Exercise data:
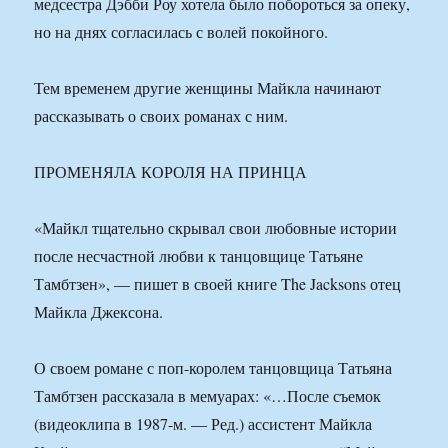
медсестра Дэбби Роу хотела было побороться за опеку,
но на днях согласилась с волей покойного.
Тем временем другие женщины Майкла начинают
рассказывать о своих романах с ним.
ПРОМЕНЯЛА КОРОЛЯ НА ПРИНЦА
«Майкл тщательно скрывал свои любовные истории
после несчастной любви к танцовщице Татьяне
Тамбтзен», — пишет в своей книге The Jacksons отец
Майкла Джексона.
О своем романе с поп-королем танцовщица Татьяна
Тамбтзен рассказала в мемуарах: «…После съемок
(видеоклипа в 1987-м. — Ред.) ассистент Майкла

Task description:
Wherever an image appears, omit it, and retype everything else in the entries exactly.

Response to the task:
медсестра Дэбби Роу хотела было побороться за опеку,
но на днях согласилась с волей покойного.
Тем временем другие женщины Майкла начинают
рассказывать о своих романах с ним.
ПРОМЕНЯЛА КОРОЛЯ НА ПРИНЦА
«Майкл тщательно скрывал свои любовные истории
после несчастной любви к танцовщице Татьяне
Тамбтзен», — пишет в своей книге The Jacksons отец
Майкла Джексона.
О своем романе с поп-королем танцовщица Татьяна
Тамбтзен рассказала в мемуарах: «…После съемок
(видеоклипа в 1987-м. — Ред.) ассистент Майкла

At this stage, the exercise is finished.